[Extracted page text data]
* * *
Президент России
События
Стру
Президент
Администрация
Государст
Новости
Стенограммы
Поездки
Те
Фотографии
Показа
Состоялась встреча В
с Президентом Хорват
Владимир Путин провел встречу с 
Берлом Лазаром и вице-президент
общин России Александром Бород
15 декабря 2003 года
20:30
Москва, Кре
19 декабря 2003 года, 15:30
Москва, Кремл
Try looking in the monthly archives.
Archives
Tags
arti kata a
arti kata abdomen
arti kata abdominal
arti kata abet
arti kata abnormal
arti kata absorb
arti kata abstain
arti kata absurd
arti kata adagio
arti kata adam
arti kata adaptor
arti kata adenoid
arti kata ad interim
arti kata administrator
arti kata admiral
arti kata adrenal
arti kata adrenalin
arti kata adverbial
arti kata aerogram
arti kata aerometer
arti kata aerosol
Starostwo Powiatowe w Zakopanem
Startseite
* * *
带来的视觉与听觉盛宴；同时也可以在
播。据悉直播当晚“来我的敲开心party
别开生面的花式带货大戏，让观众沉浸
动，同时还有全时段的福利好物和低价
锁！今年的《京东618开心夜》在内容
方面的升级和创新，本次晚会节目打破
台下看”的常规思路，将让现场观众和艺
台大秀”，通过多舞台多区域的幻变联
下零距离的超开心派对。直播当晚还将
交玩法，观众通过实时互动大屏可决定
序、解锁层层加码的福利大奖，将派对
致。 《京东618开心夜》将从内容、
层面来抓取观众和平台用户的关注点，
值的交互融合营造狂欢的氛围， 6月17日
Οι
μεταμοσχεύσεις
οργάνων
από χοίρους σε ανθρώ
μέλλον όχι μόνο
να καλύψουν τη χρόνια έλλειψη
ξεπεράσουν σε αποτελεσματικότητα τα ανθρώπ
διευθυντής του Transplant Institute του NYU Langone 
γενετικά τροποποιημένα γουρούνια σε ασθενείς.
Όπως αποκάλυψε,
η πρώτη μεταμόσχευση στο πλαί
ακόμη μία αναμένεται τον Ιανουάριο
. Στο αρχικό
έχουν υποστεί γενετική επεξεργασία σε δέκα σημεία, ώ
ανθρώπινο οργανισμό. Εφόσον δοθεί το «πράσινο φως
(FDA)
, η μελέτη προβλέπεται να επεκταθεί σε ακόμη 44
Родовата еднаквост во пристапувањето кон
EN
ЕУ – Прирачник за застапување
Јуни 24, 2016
* * *
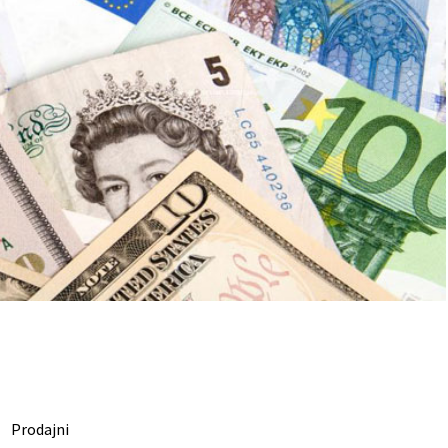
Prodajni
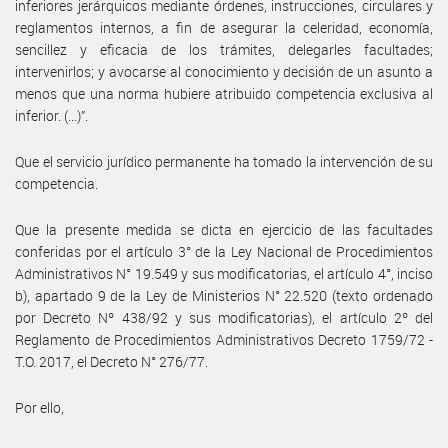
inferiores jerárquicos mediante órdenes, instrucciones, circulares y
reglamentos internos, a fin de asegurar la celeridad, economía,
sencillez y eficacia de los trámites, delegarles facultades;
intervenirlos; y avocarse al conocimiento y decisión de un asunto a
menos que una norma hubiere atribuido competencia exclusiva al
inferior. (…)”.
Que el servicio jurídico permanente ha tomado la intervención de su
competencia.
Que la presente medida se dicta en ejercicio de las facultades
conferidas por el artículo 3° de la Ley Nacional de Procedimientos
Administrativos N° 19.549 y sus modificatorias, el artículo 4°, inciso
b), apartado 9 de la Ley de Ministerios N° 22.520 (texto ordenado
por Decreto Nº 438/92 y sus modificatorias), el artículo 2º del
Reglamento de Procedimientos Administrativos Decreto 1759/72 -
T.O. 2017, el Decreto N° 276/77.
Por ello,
* * *
(ABOUT THIS TASK): Once you find the line with "Стенограммы" above, print it and every line after it up to and including the line with "arti kata adagio", exactly as written and nothing else.

(EXERCISE ANSWER):
Стенограммы
Поездки
Те
Фотографии
Показа
Состоялась встреча В
с Президентом Хорват
Владимир Путин провел встречу с 
Берлом Лазаром и вице-президент
общин России Александром Бород
15 декабря 2003 года
20:30
Москва, Кре
19 декабря 2003 года, 15:30
Москва, Кремл
Try looking in the monthly archives.
Archives
Tags
arti kata a
arti kata abdomen
arti kata abdominal
arti kata abet
arti kata abnormal
arti kata absorb
arti kata abstain
arti kata absurd
arti kata adagio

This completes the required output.